Onun aldığı oy sayısı 5 milyon 764 bin, darbeyle devrilen Mübarek’e yakın Şefik’in aldığı oy sayısı ise 5 milyon 505 bin.
Arada sadece 259 bin oy farkı var.
İlk iki aday ikinci tura geçiyor ve aldıkları oylar şöyle:
-Mursi: Yüzde 51.73
13 milyon 230 bin
-Şefik: Yüzde 48.27
12 milyon 347 bin
-Aradaki fark: 883 bin
Bu rakamlar bana şunu söylüyor.
2012 seçimi, Mısır’a çok dengeli, uzlaşmacı bir anayasa yapmak ve dengeli bir demokrasiyi yaratmak için bulunmaz fırsat vermiş.

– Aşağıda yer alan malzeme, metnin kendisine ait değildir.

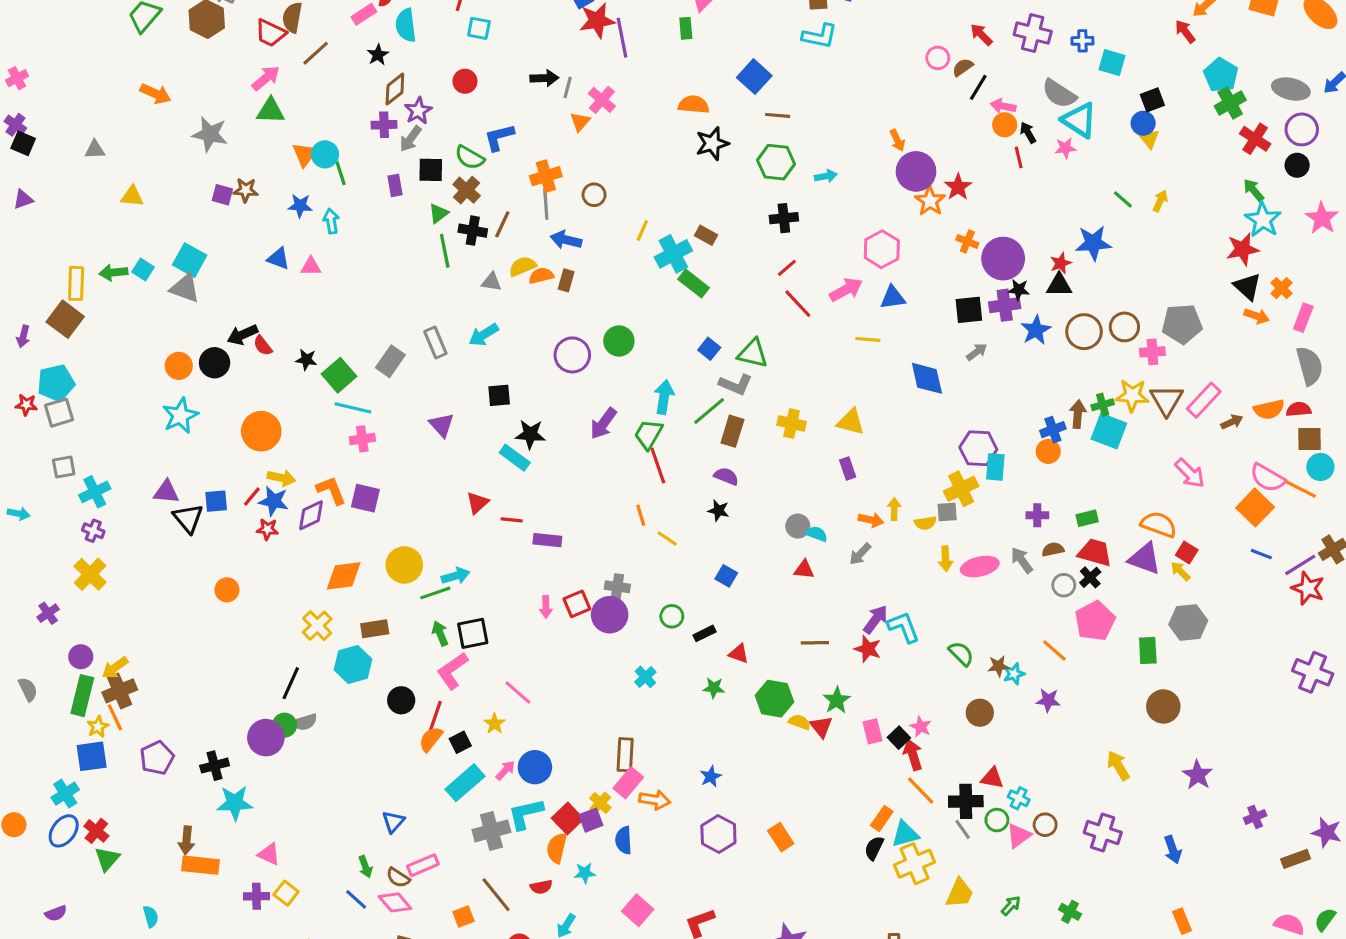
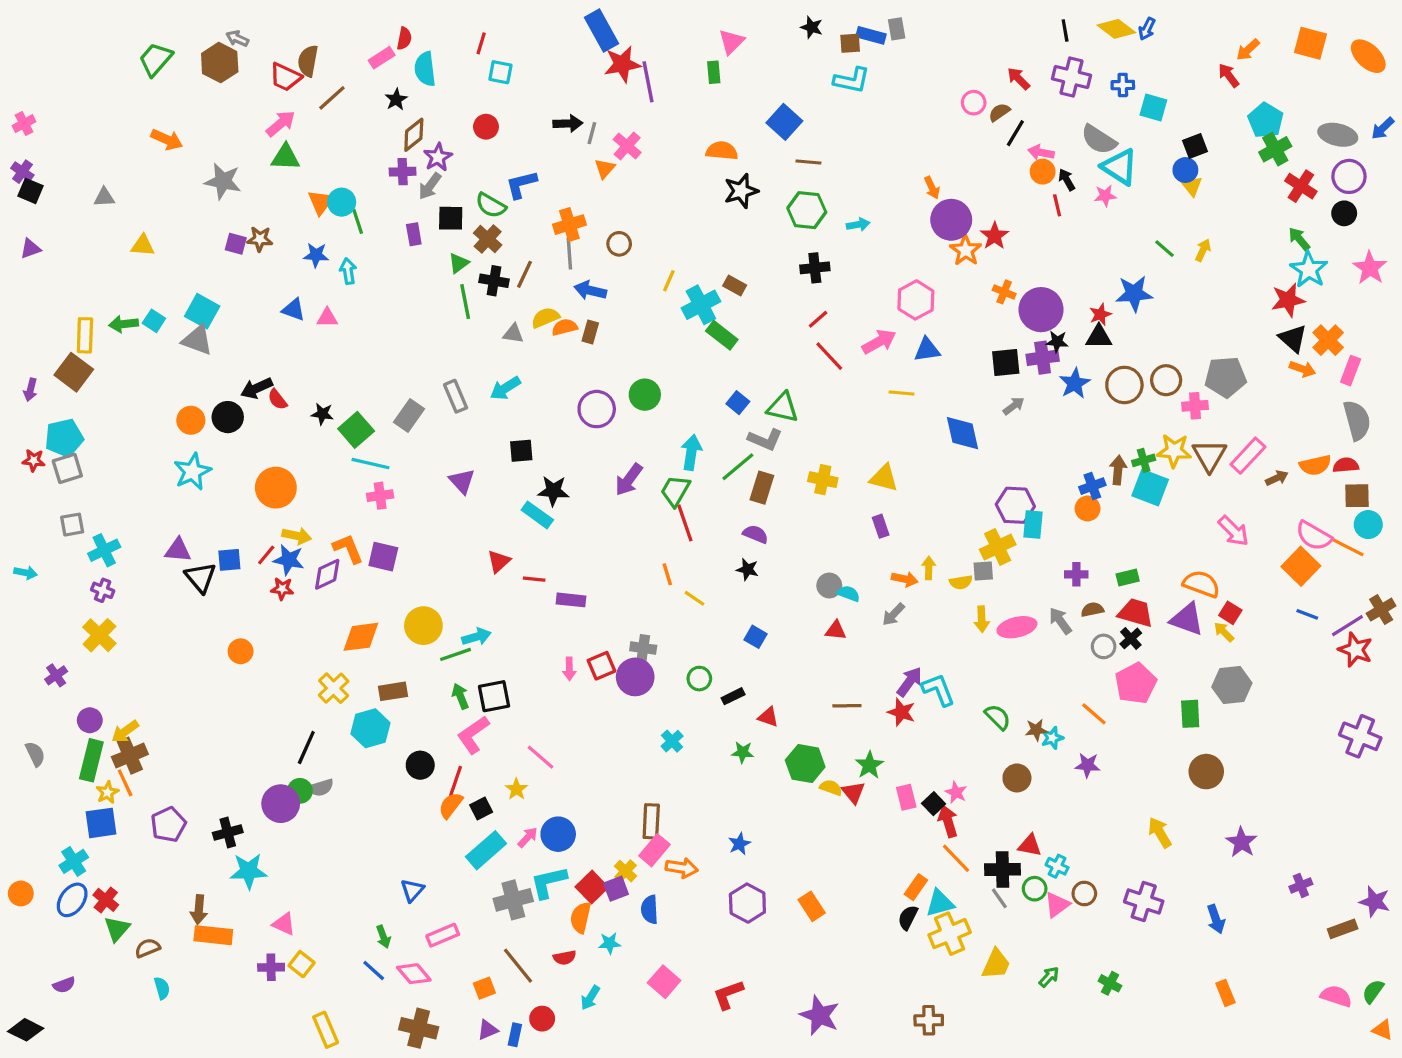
orange cross: (1282, 288) -> (1328, 340), size x1.4
brown semicircle: (398, 878) -> (148, 948), moved, turned 125

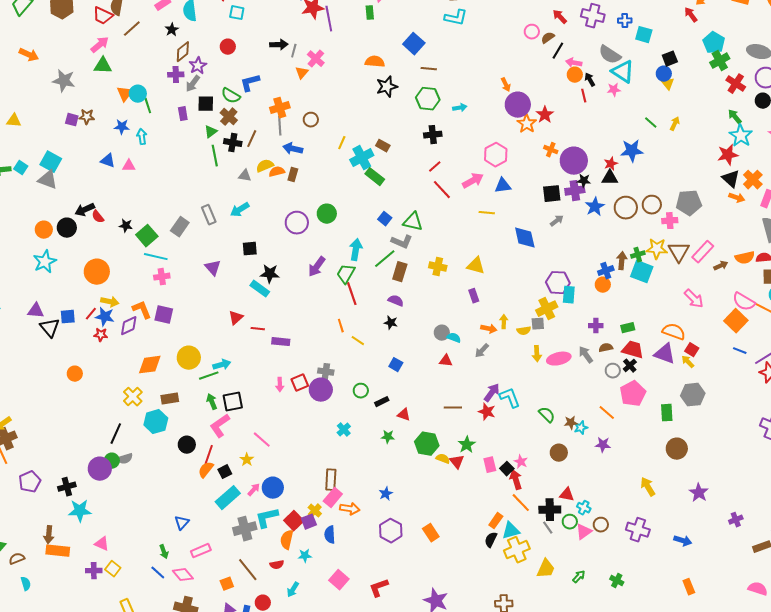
blue arrow: (1216, 919) -> (683, 541), turned -54

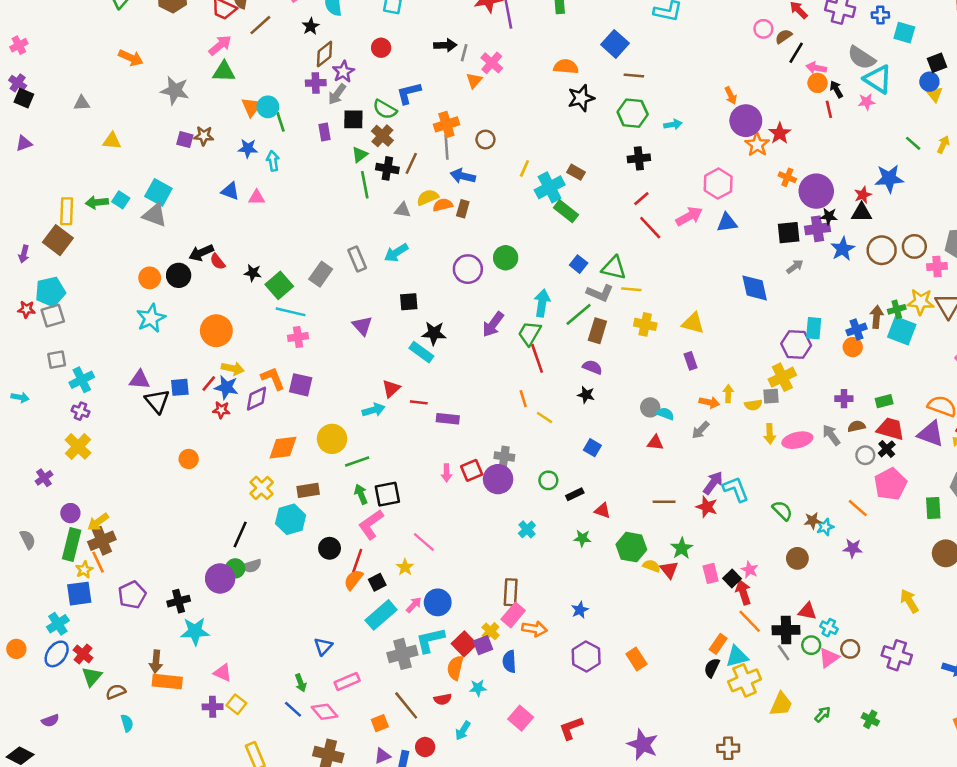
yellow line: (487, 213) -> (631, 289), moved
cyan rectangle: (569, 295) -> (814, 328), moved
cyan arrow: (222, 365) -> (374, 410), moved

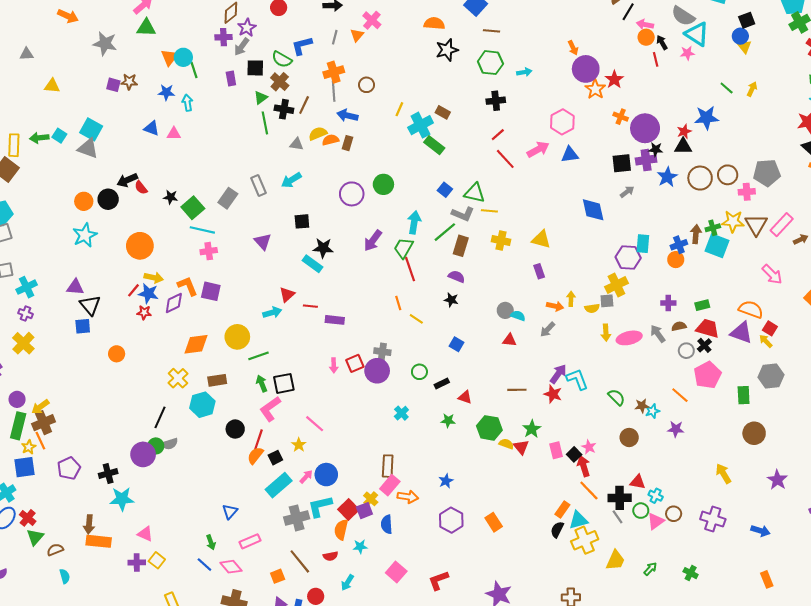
gray line: (464, 53) -> (335, 37), moved
blue square: (180, 387) -> (83, 326), moved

İlk turda seçime katılanların oylarının dörtte birini bile alamayan Mursi bunu nasıl kullandı?
Bütün
valiliklere, bürokrasiye Müslüman kardeşlerini atamak, yandaş bir yargı
oluşturmak, kafasındaki hayat tarzını herkese empoze edecek bir anayasa
yapmak için...
Tabii buna feci hale gelen ekonomiyi de eklemek gerekir.
Elbette ki bunlar için “Darbeyi mazur gösterecek şeyler” demeyeceğim.
Asla değildir. Darbe, onun yarattığı sorunların çok çok daha büyüğünü yaratacaktır.
Sadece demokrasi için olağanüstü bir fırsat kaçırıldı diyeceğim.
Maalesef Mısır’da daha da kan dökülecek. Ne yazık ki demokrasinin gelişi daha da gecikecek.
Mursi geri dönse de dönmese de bu sorun çözülemeyecek.
Ortadoğu’nun makûs talihi bir kere daha kırılamayacak.
Bu bölge, darbeyle gelen diktatörlerden de ve seçimle gelen diktatörlerden de daha uzun yıllar çekecek.
“Demokrasi sandık kadar, demokrasi kültürü ve kurumları meselesidir” gerçeğini anlaması için daha uzun yıllar bekleyecek...
Biz de, şöyle veya böyle, 60 yıldır sürdürdüğümüz çokpartili hayatımızın kıymetini daha da iyi anlayacağız.